Dix ans après le référendum du 23 juin 2016, le débat français sur le Brexit reste obsédé par l’immigration extra-européenne au Royaume-Uni. Pourtant, comme le rappelle Pierre-Yves Rougeyron, le bouleversement migratoire britannique de ces vingt-cinq dernières années est d’abord venu d’Europe de l’Est, à la faveur d’une décision politique délibérée de Tony Blair. Une réalité largement occultée par les médias français, qui empêche de comprendre la véritable nature du vote Leave.
Pourquoi parle-t-on de cinq millions d’Européens de l’Est arrivés au Royaume-Uni sous Tony Blair ?
Lors de l’élargissement de l’Union européenne en 2004, les chefs d’État ont négocié un système de quotas permettant de freiner la libre circulation en provenance des nouveaux pays membres pendant dix ans. La plupart des pays d’Europe de l’Ouest ont activé ce mécanisme transitoire. Tony Blair, lui, l’a refusé et a ouvert grand les frontières britanniques. Résultat : ce qui devait représenter trois millions d’Européens de l’Est s’est révélé, lors du recensement effectué pour les droits acquis post-Brexit, être en réalité cinq millions de personnes.
Une décision politique délibérée, pas une fatalité européenne
Le point crucial, souvent passé sous silence dans les médias français, est que cette immigration massive ne découlait pas d’une obligation communautaire stricte. Les traités prévoyaient bien une période transitoire optionnelle. Comme l’explique Pierre-Yves Rougeyron, c’est bien Blair qui a fait le choix politique d’accueillir cette main-d’œuvre sans frein, là où d’autres dirigeants européens préféraient une intégration progressive sur dix ans.
Cette décision s’inscrivait dans la logique blairiste, que Rougeyron décrit comme un « Macron avant Macron » : un projet mondialiste, technocratique, indifférent aux conséquences sociales pour les classes populaires britanniques. C’est précisément cette politique qui a nourri, douze ans plus tard, le vote Leave.
Travailleurs détachés : une arme contre les salaires
Au-delà des résidents permanents, la question des travailleurs détachés est centrale. Rougeyron rappelle qu’un travailleur détaché arrive avec le standing social de son pays d’origine et l’impose au marché du travail local. La directive Bolkestein, dans sa version initiale, prévoyait même que ces travailleurs soient payés au salaire de leur pays d’origine, parfois dix fois inférieur à celui du pays d’accueil.
« L’immigration d’Europe de l’Est a été une plaie pour la Grande-Bretagne.
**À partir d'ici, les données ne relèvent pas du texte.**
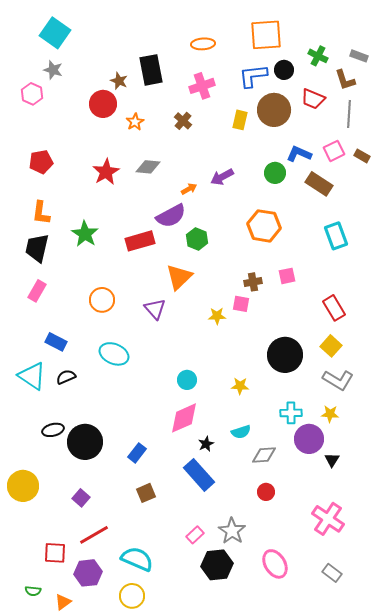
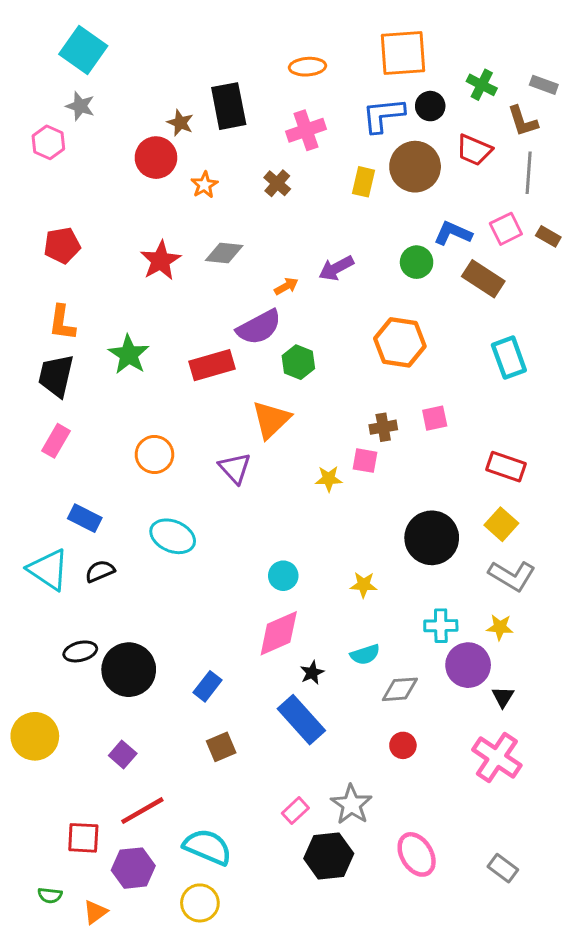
red rectangle: (334, 308) -> (506, 467), turned -40
pink cross: (328, 519) -> (497, 758), moved

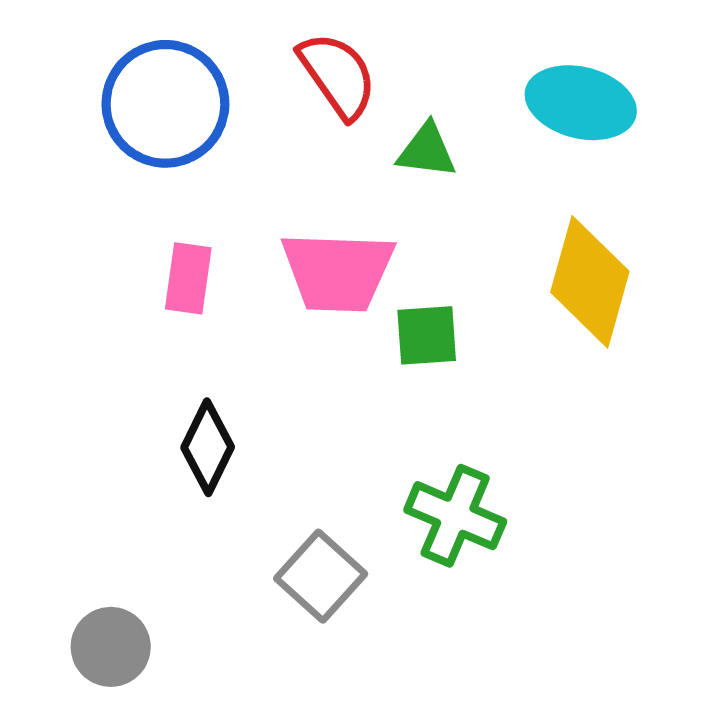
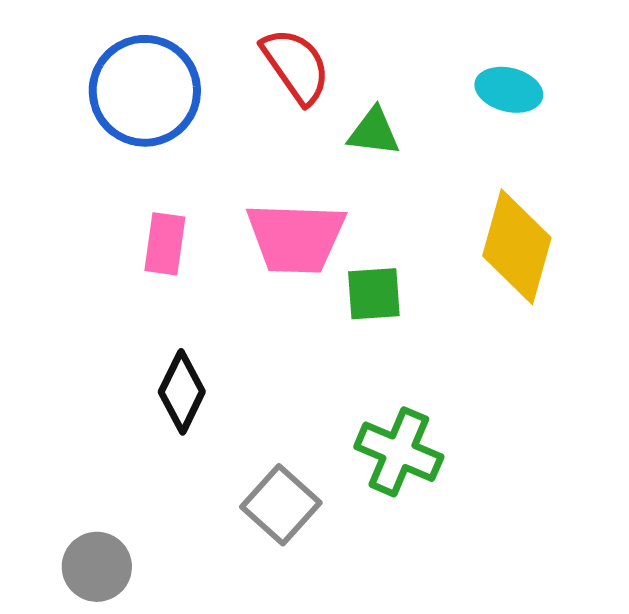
cyan ellipse: (581, 103) -> (509, 90), size x0.7

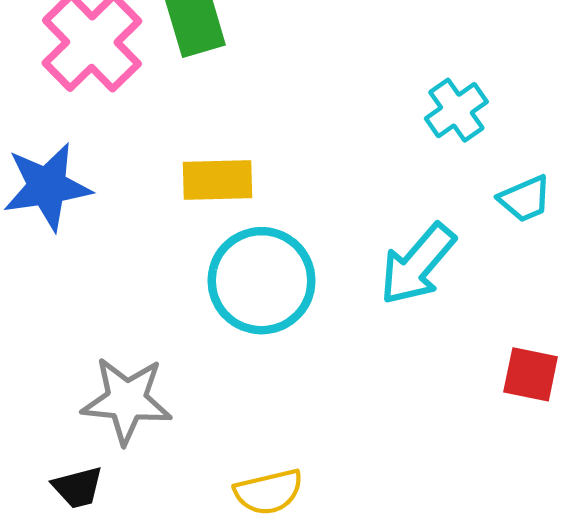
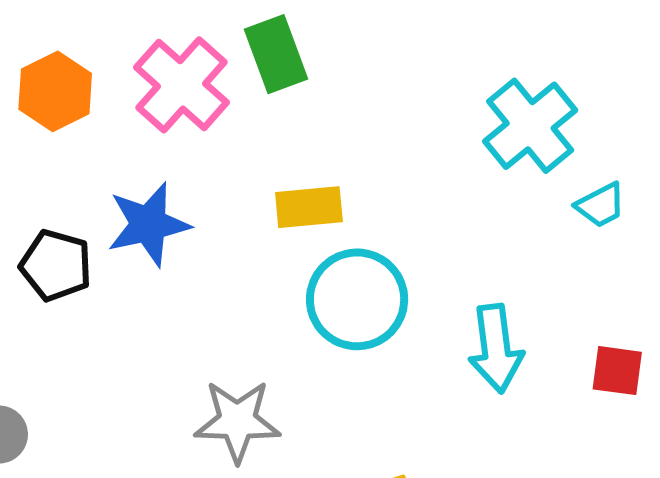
cyan cross: (456, 110) -> (530, 126), size x1.6
cyan arrow: (417, 264) -> (496, 348), moved, turned -44

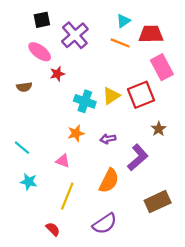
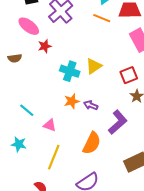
red square: (141, 95) -> (129, 75), moved, size x0.7
orange star: (76, 133) -> (72, 101), moved
purple arrow: (108, 139) -> (91, 105), turned 32
cyan line: (22, 148) -> (27, 110), moved

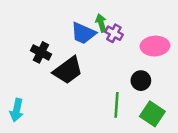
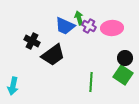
pink ellipse: (155, 46) -> (112, 28), moved
black circle: (141, 81) -> (125, 58), moved
green square: (152, 114) -> (123, 75), moved

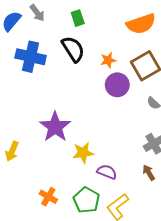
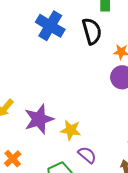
purple star: (55, 127) -> (39, 119), moved
orange cross: (48, 197) -> (13, 159), moved

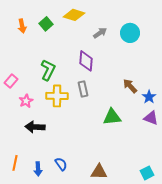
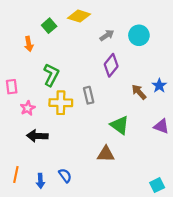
orange arrow: (22, 26) -> (29, 44), moved
purple diamond: (86, 61) -> (111, 65), moved, turned 35
pink rectangle: (11, 81) -> (12, 87), turned -48
blue star: (149, 97) -> (159, 86), moved
green triangle: (112, 117) -> (120, 125), turned 42
brown triangle: (99, 172) -> (106, 154), moved

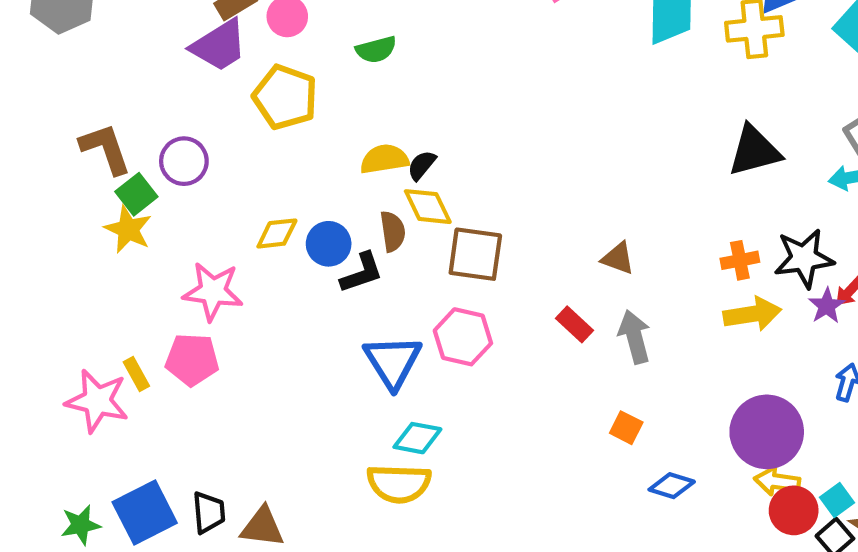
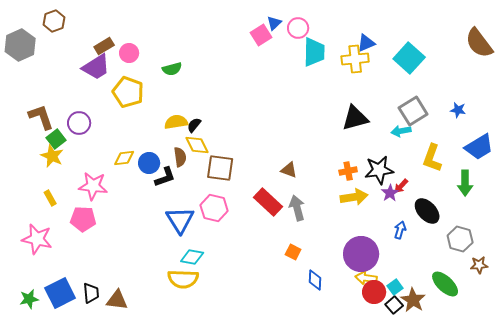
red rectangle: (575, 324) -> (268, 202), size x1.6
yellow rectangle: (136, 374) -> (50, 198), moved
blue diamond: (672, 486) -> (315, 280), turned 75

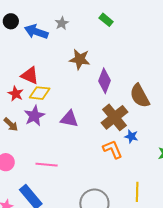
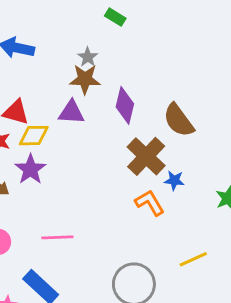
gray star: (62, 23) -> (88, 57), moved
purple triangle: (69, 119) -> (71, 112), moved
yellow line: (137, 192) -> (193, 259), turned 72

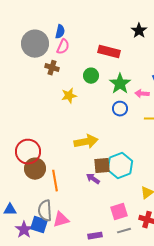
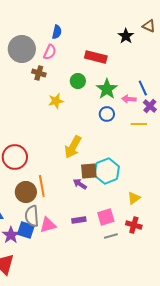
blue semicircle: (60, 32) -> (57, 32), moved
yellow arrow: (86, 142) -> (73, 147), turned 130
brown circle: (35, 169) -> (26, 192), moved
purple rectangle: (95, 236) -> (79, 220), moved

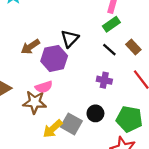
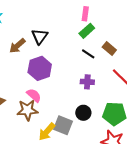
black triangle: (70, 39) -> (40, 36), moved
brown arrow: (30, 47) -> (17, 46), moved
pink semicircle: (44, 87) -> (34, 95), turned -112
Personne ne veut le comprendre. »
Pierre-Yves Rougeyron (Cercle Aristote – Pierre-Yves Rougeyron)
L’effet sur le marché du travail britannique a été massif : tassement des salaires, destruction de branches entières, mise en concurrence directe des travailleurs autochtones avec une main-d’œuvre meilleur marché. Rougeyron souligne que l’immigration est avant tout une « guerre aux salaires », et que sa fonction politique est aussi de détruire les capacités de négociation des travailleurs locaux.
Une réalité confirmée après le Brexit
La preuve de cette analyse a été apportée par les chiffres post-Brexit. Lorsque le Royaume-Uni est sorti de l’Union, des centaines de milliers de travailleurs détachés sont repartis, phénomène accentué par la pandémie de Covid. Conséquence immédiate : une augmentation des salaires nominaux britanniques d’environ dix points selon les données rappelées par Rougeyron. Des secteurs entiers, comme le transport routier ou les soins infirmiers, ont dû se réorganiser, recruter localement, mieux rémunérer.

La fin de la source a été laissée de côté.